Cela fait 487 € (un demi mois à deux mois de salaire) par élève et 6 413 € par apprenti supplémentaire recruté par rapport à 2004. Quelle efficacité de l’utilisation des fonds publics !
Sachant que le secteur de l’hôtellerie/restauration forme environ 10% du nombre total des apprentis et que deux sur trois d’entre eux quittent la profession dans les trois ans, ce sont quelques 20 000 euros qui ont été dépensés pour persuader un seul salarié à faire face à la pénurie de main d’œuvre !
Au total, cet effort ne devrait pas améliorer les effectifs de la profession de plus de 2 à 2,5%.
Pour la prochaine année scolaire, le gouvernement va rajouter encore 20 millions d’euros pour recruter des élèves à partir de 14 ans dont la plupart seront apprentis dans notre profession et le commerce de détail.
Mais si on dépense autant pour séduire écoles, entreprises et familles, l’apprenti lui, reste toujours dépendant des parents pour sa survie économique. En effet, il touchera un salaire exprimé en pourcentage du SMIC en fonction du tableau ci-dessous.
Un avant goût de l’attractivité d’une carrière dans notre branche professionnelle où plus de 50% des salariés sont payés au SMIC !

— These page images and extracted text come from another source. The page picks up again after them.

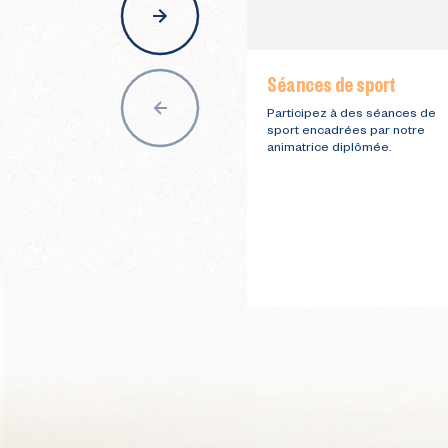
nav
Séances de sport
Participez à des séances de
sport encadrées par notre
animatrice diplômée.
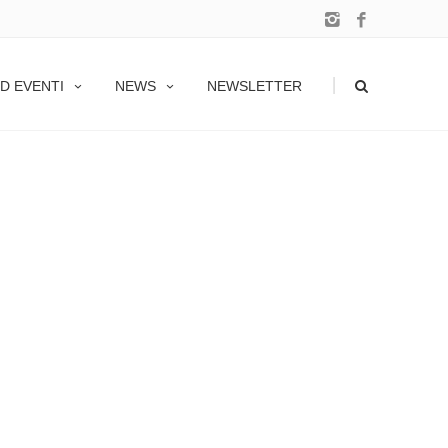
|
D EVENTI
NEWS
NEWSLETTER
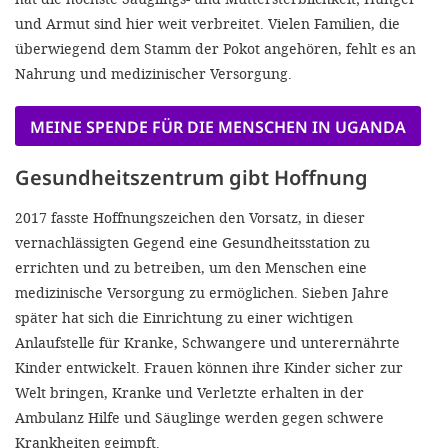
und Armut sind hier weit verbreitet. Vielen Familien, die
überwiegend dem Stamm der Pokot angehören, fehlt es an
Nahrung und medizinischer Versorgung.
MEINE SPENDE FÜR DIE MENSCHEN IN UGANDA
Gesundheitszentrum gibt Hoffnung
2017 fasste Hoffnungszeichen den Vorsatz, in dieser
vernachlässigten Gegend eine Gesundheitsstation zu
errichten und zu betreiben, um den Menschen eine
medizinische Versorgung zu ermöglichen. Sieben Jahre
später hat sich die Einrichtung zu einer wichtigen
Anlaufstelle für Kranke, Schwangere und unterernährte
Kinder entwickelt. Frauen können ihre Kinder sicher zur
Welt bringen, Kranke und Verletzte erhalten in der
Ambulanz Hilfe und Säuglinge werden gegen schwere
Krankheiten geimpft.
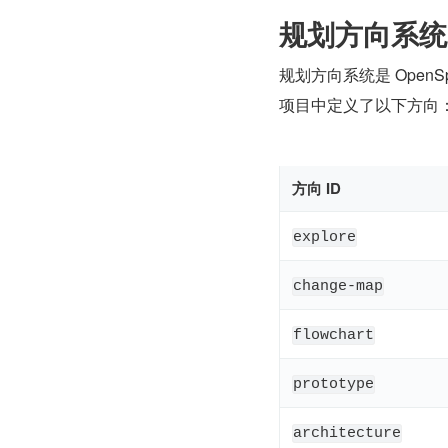
规划方向系统
规划方向系统是 OpenS
项目中定义了以下方向
方向 ID
explore
change-map
flowchart
prototype
architecture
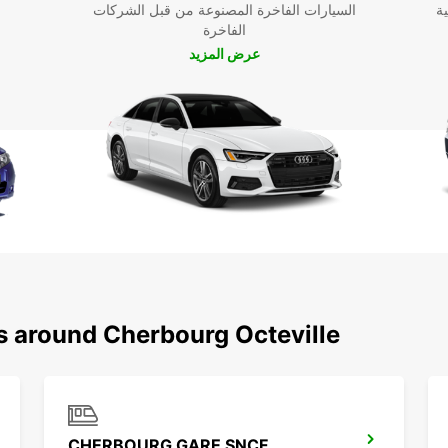
ية
السيارات الفاخرة المصنوعة من قبل الشركات
الفاخرة
عرض المزيد
s around Cherbourg Octeville
CHERBOURG GARE SNCF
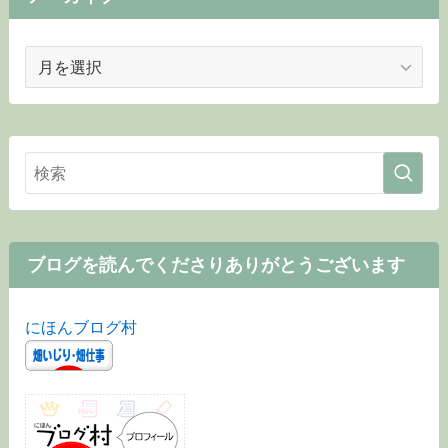
ア
ー
カ
イ
ブ
ブログを読んでくださりありがとうございます
にほんブログ村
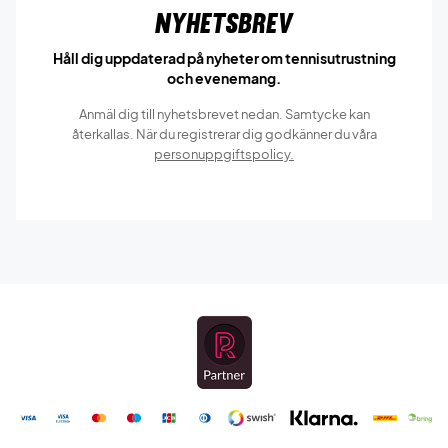
Nyhetsbrev
Håll dig uppdaterad på nyheter om tennisutrustning
och evenemang.
Anmäl dig till nyhetsbrevet nedan. Samtycke kan
återkallas. När du registrerar dig godkänner du våra
personuppgiftspolicy.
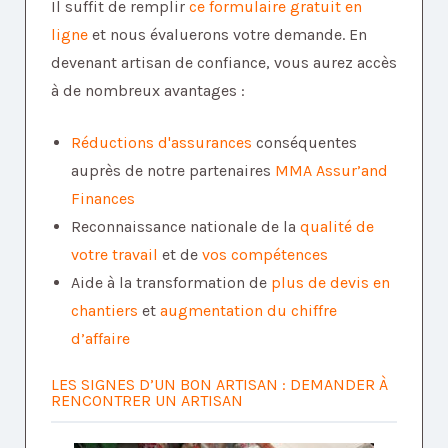
Il suffit de remplir
ce formulaire gratuit en
ligne
et nous évaluerons votre demande. En
devenant artisan de confiance, vous aurez accès
à de nombreux avantages :
Réductions d'assurances
conséquentes
auprès de notre partenaires
MMA Assur’and
Finances
Reconnaissance nationale de la
qualité de
votre travail
et de
vos compétences
Aide à la transformation de
plus de devis en
chantiers
et
augmentation du chiffre
d’affaire
LES SIGNES D’UN BON ARTISAN : DEMANDER À
RENCONTRER UN ARTISAN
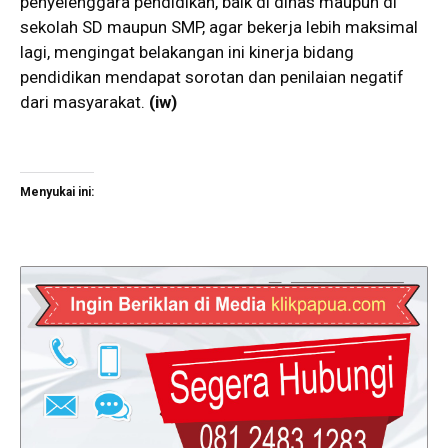
penyelenggara pendidikan, baik di dinas maupun di
sekolah SD maupun SMP, agar bekerja lebih maksimal
lagi, mengingat belakangan ini kinerja bidang
pendidikan mendapat sorotan dan penilaian negatif
dari masyarakat.
(iw)
Menyukai ini:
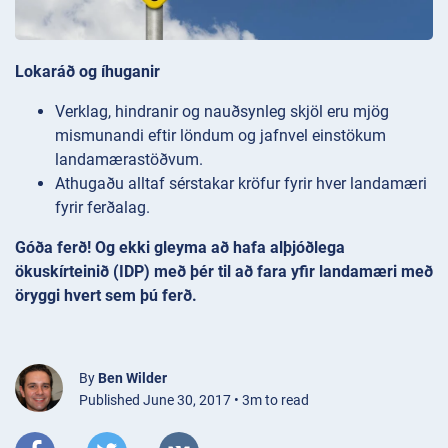
Lokaráð og íhuganir
Verklag, hindranir og nauðsynleg skjöl eru mjög
mismunandi eftir löndum og jafnvel einstökum
landamærastöðvum.
Athugaðu alltaf sérstakar kröfur fyrir hver landamæri
fyrir ferðalag.
Góða ferð! Og ekki gleyma að hafa alþjóðlega
ökuskírteinið (IDP) með þér til að fara yfir landamæri með
öryggi hvert sem þú ferð.
By
Ben Wilder
Published June 30, 2017 • 3m to read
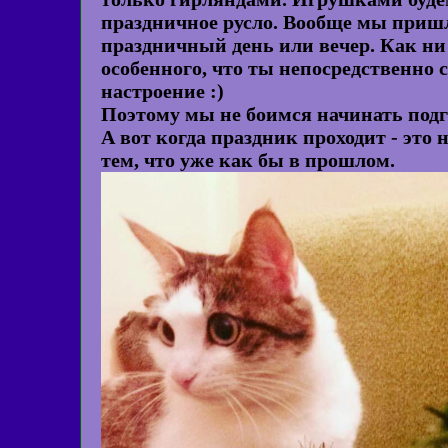
праздничное русло. Вообще мы пришли
праздничный день или вечер. Как ни 
особенного, что ты непосредственно 
настроение :)
Поэтому мы не боимся начинать подг
А вот когда праздник проходит - это 
тем, что уже как бы в прошлом.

Année d’exécution du contrat
Âge de l’apprenti
Moins de 18 ans

De 18 ans à moins de 21 ans

21 ans et plus
1re année
25%
41%
53%
2e année
37%
49%
61%
3e année
53%
65%
78%

Ce tableau démontre l’intérêt financier pour un employeur de « prendre » un apprenti. On est loin des âmes bienfaisants et désintéressées dont certains syndicats patronaux se font les champions

Exonération totale des cotisations patronales – jusqu’à 450 €/mois
Exonération des cotisations sociales salariales – jusqu’à 170 €/mois
Gain minimum sur le salaire brut plafonné à 78% du SMIC – au moins 298 €/mois
Gain maximum sur le salaire brut plancher à 25% du SMIC – 1 017,80 €/mois
Prime – 1 000 €/an (versée à l’employeur par la région)
Crédit d’impôt – 1 600 €/an.
Ce qui fournit un gain total calculé au tableau suivant :

Année d’exécution du contrat
Gain pour l’employeur dans l’année par rapport à un salarié payé au SMIC
Moins de 18 ans
De 18 ans à moins de 21 ans
21 ans et plus
1re année 23 607 € 20 585 € 18 318 €
2e année
21 341 € 19 074 € 16 807 €
3e année
18 318 € 16 051 € 13 596 €
Total (pour un contrat de 3 ans) 63 266 € 55 710 € 48 721 €

Quand le salaire minimum (SMIC) est devenu une référence pour la rémunération d’une branche professionnelle, que les employeurs trouvent exorbitant une grille de salaires où l’encadrement commence à SMIC + 9%, avouez que c’est une bonne affaire !
Et oui, pour quelques 50 à 60 000 € en trois ans, cela vaut le coup de gueuler des ordres et distribuer quelques « coups de pied au cul » ! La situation est devenue tellement absurde que le gain réalisé payerait le salaire du Chef de cuisine.
Merci qui ?

Notes :

(1) Ne tient pas compte des avantages en nature, également exonérés des cotisations patronales.